Rubio decides he is going to walk to his friends house which is 1 mile from his house he can walk at a pace of 2/3 mile in 16 minutes at this rate how long will it take him to get to his friends house
To calculate the time it will take Rubio to get to his friend's house, we can set up a proportion:
(2/3 mile) / (16 minutes) = 1 mile / x minutes
Cross-multiplying, we have:
(2/3) * x = 16 * 1
Dividing both sides by (2/3):
x = (16 * 1) / (2/3) = (16/1) * (3/2) = 24 minutes
Therefore, it will take Rubio 24 minutes to get to his friend's house.
To find out how long it will take Rubio to get to his friend's house, we can set up a proportion based on the given information.
Rubio can walk 2/3 mile in 16 minutes. Let's represent the time it takes for him to walk 1 mile as "x" minutes.
The proportion can be set up as:
(2/3 miles) / (16 minutes) = (1 mile) / (x minutes)
To solve for x, we Cross Multiply:
2/3 * x = 1 * 16
Now, multiply both sides by 3 to cancel out the fraction:
2x = 3 * 16
Simplifying the right side:
2x = 48
Finally, divide both sides by 2 to find the value of x:
x = 48 / 2
x = 24
Hence, it will take Rubio 24 minutes to get to his friend's house.
To find out how long it will take Rubio to walk to his friend's house, we can set up a proportion using the given information.

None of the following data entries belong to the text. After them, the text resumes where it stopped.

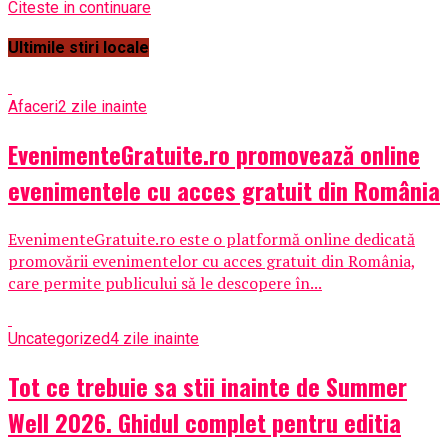
Citeste in continuare
Ultimile stiri locale
Afaceri
2 zile inainte
EvenimenteGratuite.ro promovează online
evenimentele cu acces gratuit din România
EvenimenteGratuite.ro este o platformă online dedicată
promovării evenimentelor cu acces gratuit din România,
care permite publicului să le descopere în...
Uncategorized
4 zile inainte
Tot ce trebuie sa stii inainte de Summer
Well 2026. Ghidul complet pentru editia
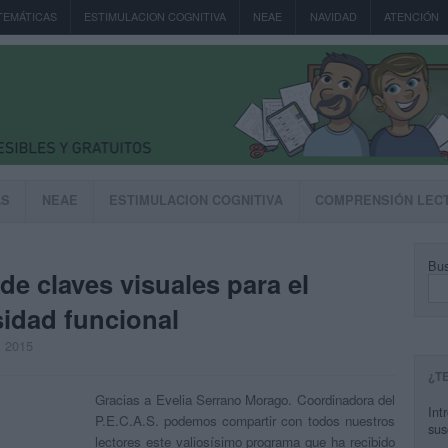
TEMÁTICAS
ESTIMULACION COGNITIVA
NEAE
NAVIDAD
ATENCIÓN
AS
NEAE
ESTIMULACION COGNITIVA
COMPRENSIÓN LEC
Bus
e claves visuales para el
idad funcional
, 2015
¿T
Gracias a Evelia Serrano Morago. Coordinadora del
Int
P.E.C.A.S. podemos compartir con todos nuestros
sus
lectores este valiosísimo programa que ha recibido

Rubio's pace is 2/3 mile in 16 minutes. Let's express this relationship as a ratio: 2/3 miles per 16 minutes.
We want to find the time it takes for Rubio to walk 1 mile. Let's call this time 't'.
We can set up the following proportion:
(2/3) miles / 16 minutes = 1 mile / t minutes
To solve this proportion, we can cross-multiply:
(2/3) * t = 1 * 16
Multiplying both sides of the equation:
(2t) / 3 = 16
Next, we can multiply both sides by 3 to isolate the 't' variable:
2t = 48
To solve for 't', we divide both sides by 2:
t = 48 / 2
t = 24
Therefore, it will take Rubio approximately 24 minutes to walk to his friend's house.